Suicide is the fourth-leading cause of death among children aged 7-17, according to a new study by the Centers for Disease Control and Prevention and the Department of Justice. Between 1981 and 1998 -- the period of the study -- 20,775 people in that age group committed suicide, compared with 24,000 who died of cancer. Suicide has long been considered a single and inevitably tragic incident. But experts are starting to view suicide as a broad public health issue, rather than as an individual struggle.
Even though youth suicide has become a public health crisis, "the money has lagged behind the research," according to Dr. Lanny Berman, director of the American Association of Suicidology, an advocacy group in Washington. That could change soon, though. In March, Sen. Chris Dodd (D-Conn.) introduced legislation that would provide up to $30 million annually to suicide-prevention programs.

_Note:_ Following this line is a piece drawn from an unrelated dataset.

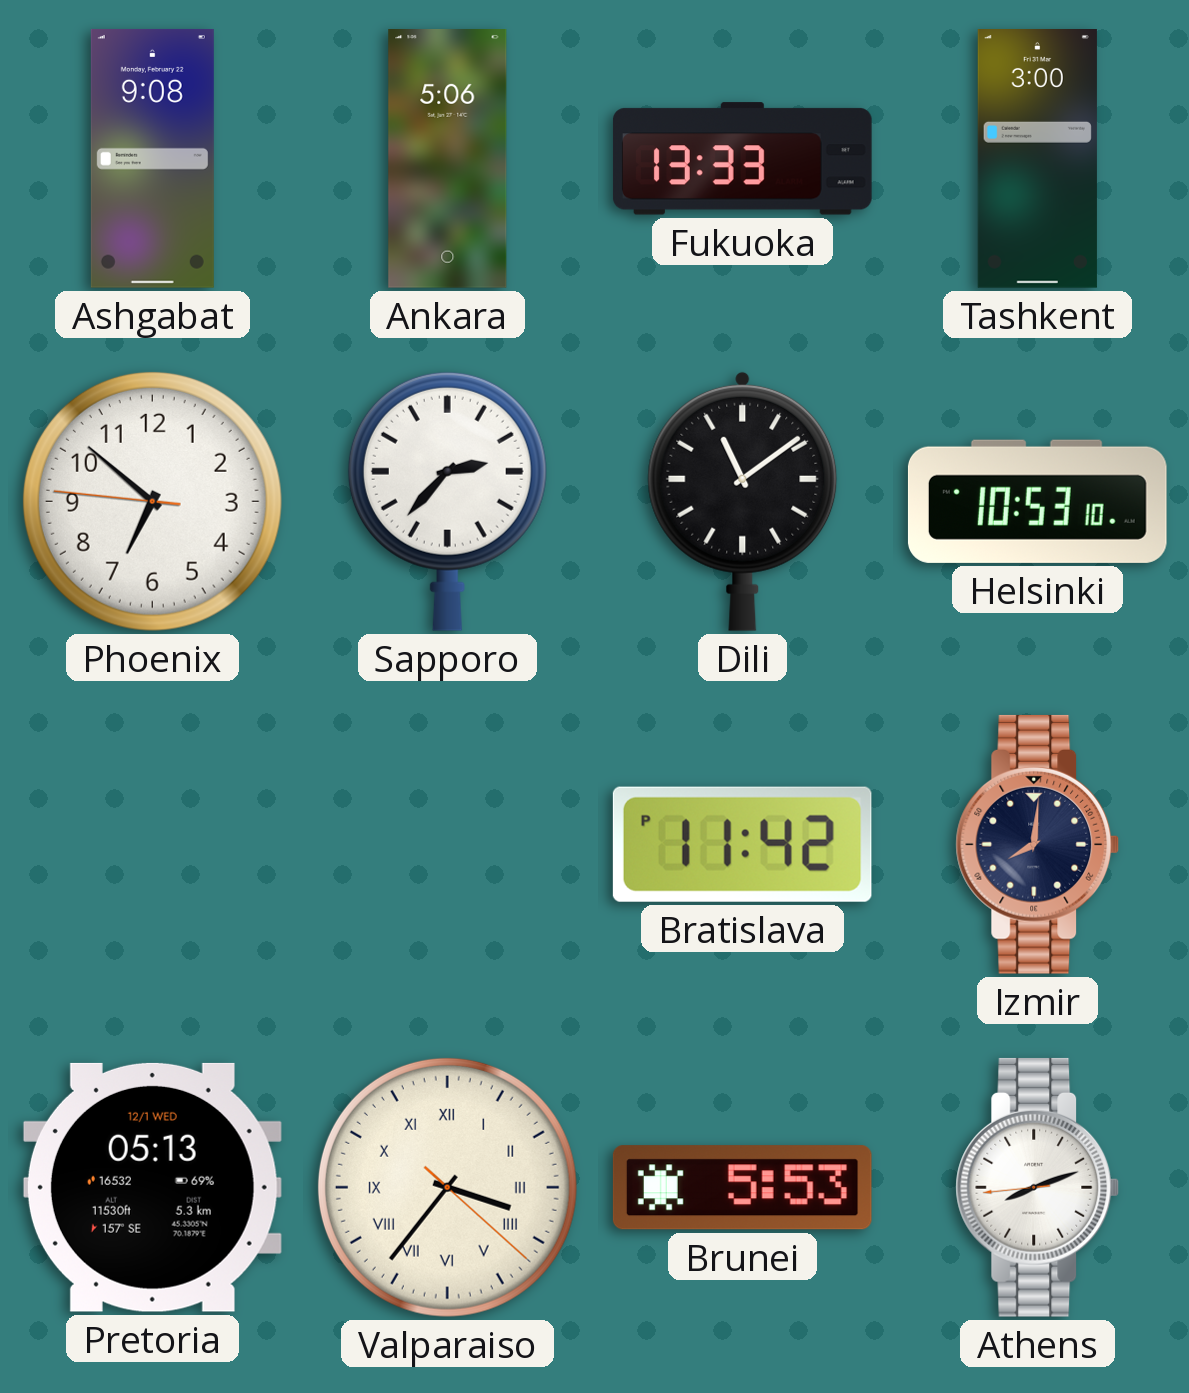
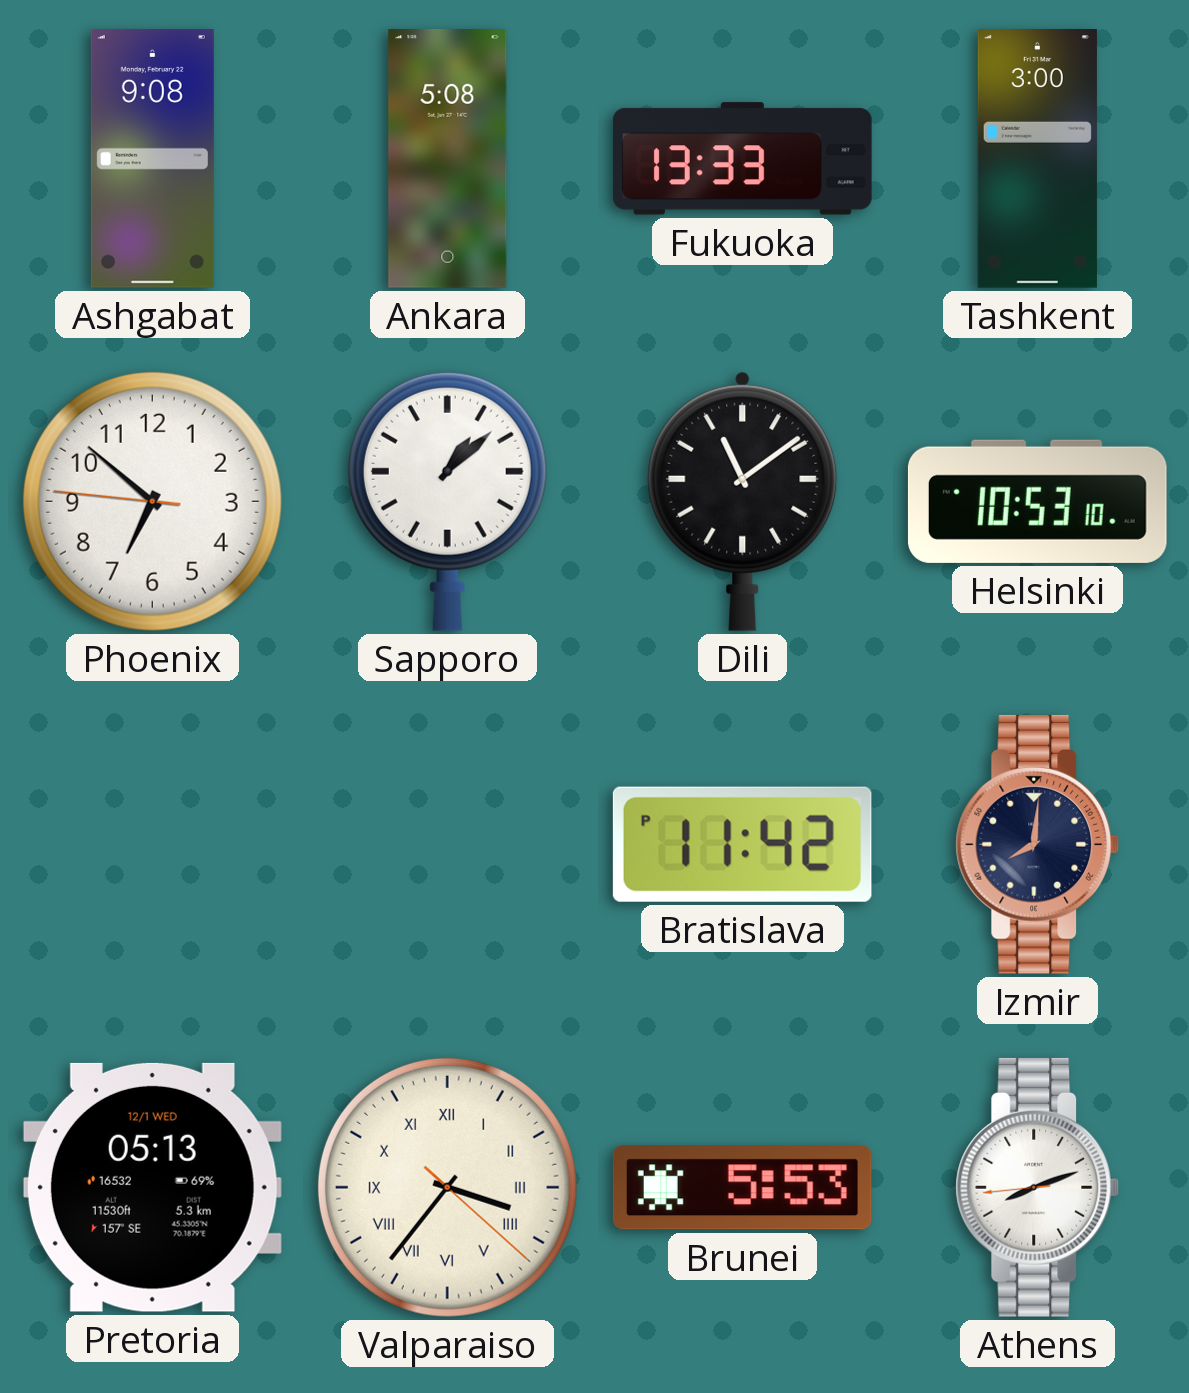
Ankara: 5:06 -> 5:08
Sapporo: 2:37 -> 1:08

The CDC study also detailed the growing role of guns in both youth suicide and homicides. During the study period, youth suicides increased by 44 percent, with gun-related suicides making up 80 percent of that increase. At the same time, the number of youths who committed murder with a firearm tripled, even as the total number of murders remained constant. This shows, according to the CDC's Dr. Alex Crosby, that suicide is linked to other social ills, like gun violence.
Now that public-health officials have come to understand that the suicide is not just an isolated mental-health issue, they are faced with the challenge of slowing the decades-long rise in youth suicide. In 2001, the U.S. surgeon general released the National Strategy for Suicide Prevention (NSSP), which provided public-health officials with new approaches to addressing the problem. Since then, the Department of Health and Human Services subsequently established an affiliated resource center for the public-health community. One of the main goals of the project is to open discussion among a broad range of academic and medical disciplines. "Mental health, social services, education can all play a role," Crosby said. "This is a societal problem, not just one field."
The NSSP recommends that suicide-prevention programs be implemented as widely as possible. One preventative approach is screening youths who seem particularly vulnerable to suicide. For example, TeenScreen created a survey -- developed at Columbia University in 1991 -- designed for middle- and high-school students that takes only 10 minutes to complete.
In 1991, 2,000 students took the TeenScreen survey. An analysis of the results showed that only 31 percent of those with major depression, 26 percent of those who considered suicide, and 50 percent of those who had attempted to kill themselves were in treatment. Suicide "almost never occurs unless there is a mental disorder present," said Flynn, director of the TeenScreen group at Columbia
About 13,000 students will take the TeenScreen survey in 26 states this year. For the first time since the early 1950s, some data indicate that youth suicide is slowing, says Crosby, and public-health officials are beginning to think they've made inroads. "For a long time, we didn't know much" about suicide, Flynn said. "There was a sense that you can't predict it and can't do anything to stop it."
Each year between 1994 and 2001, fewer families have had to try and answer questions left behind by a suicide. Through increased screening and care for at-risk teens, public-health professionals hope to keep youth suicides on the decline.
"There is still a stigma," Crosby said. "But it really can be prevented."